The multi-agency team will be tasked with developing plans to reduce drug-related deaths and reduce the number of people with substance use disorders.
SNOHOMISH DISTRICT, Wash. — Snohomish County Executive Dave Somers launched a new plan on Thursday to address the effects of the drug crisis on people and businesses.
Somers’ plan includes an executive directive and a spending plan for the county’s $1.4 million opioid payment that will go to Snohomish County Council. In a release, Somers said the spending plan would focus on a community-focused response to the crisis.
An executive directive will be issued to the Department of Emergency Management directing the department to convene the Multi-Agency Coordination Group (MAC), which will organize various agencies including Fire/EMS resources, service housing and human services, public health and health services, public safety, and other regional partners in an effort to address the county’s drug crisis.
The MAC Corporation will be responsible for creating a list of goals, plans to reduce drug-related deaths and mitigate the impact of the crisis on property and public safety, as well as strategies for reducing drug-related deaths. long-term strategy to reduce the number of people with substance use disorders in the county.
The team’s work will be evaluated and approved by the new Disaster Policy Team led by Somers and the heads of affected agencies.
Somers’ spending proposal for a portion of the county’s opioid settlement money is divided into two distinct phases.
In the first phase, Somers proposed that the county spend approximately $670,000 focusing on immediate actions and building infrastructure for future phases of the drug crisis. This will include expanding the county’s First Response Left Behind Program by making naloxone easier to fight fires and EMS, and funding community-based organizations looking to find ways. expand opioid-related efforts at the grassroots level and strengthen education efforts.
Phase two will include a total of $800,000 dedicated to long-term proposals, potentially including school-based education to reduce youth substance use disorders and create a resource mobile force to provide drug treatment and/or counseling to individuals with substance use disorders throughout the county.

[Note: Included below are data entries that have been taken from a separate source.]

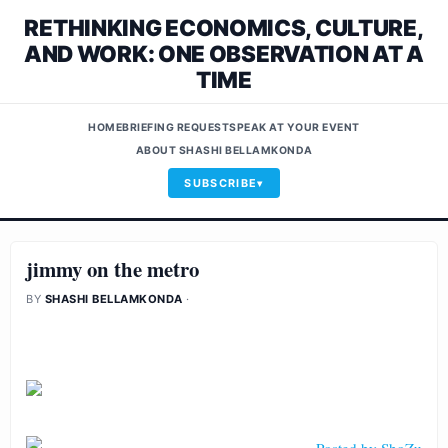
RETHINKING ECONOMICS, CULTURE,
AND WORK: ONE OBSERVATION AT A
TIME
HOME
BRIEFING REQUEST
SPEAK AT YOUR EVENT
ABOUT SHASHI BELLAMKONDA
SUBSCRIBE
jimmy on the metro
BY
SHASHI BELLAMKONDA
·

The county will receive a total of about $14 million from agreements with drug companies for their role in the opioid crisis. The county also anticipates that there will be future settlements related to the crisis that will spur funding.
Somers, who lost his brother to a fentanyl overdose this year, said policy debates around the drug crisis can often overlook the real human pain at the heart of the problem. .
Somers said: “In Snohomish County, we have built the infrastructure to address substance use disorders, and this plan is crucial to advancing our efforts locally. “Ultimately, we need an influx of state and federal money to address the complex issues facing individuals, communities, and businesses because of this drug crisis. We must. much more before losing more loved ones.”
In 2022, the county lost 284 people to a fatal drug overdose. Between 2017 and 2022, the number of overdoses more than doubled in the county. The number of fentanyl-related overdoses increased eightfold. The county exceeded 80 overdose cases by 2023, with more than half related to fentanyl.
On Wednesday, seven inmates at the Snohomish County Jail in Everett were taken to the hospital on suspicion of an opioid overdose. All seven people were injected with Narcan at the scene and are expected to recover.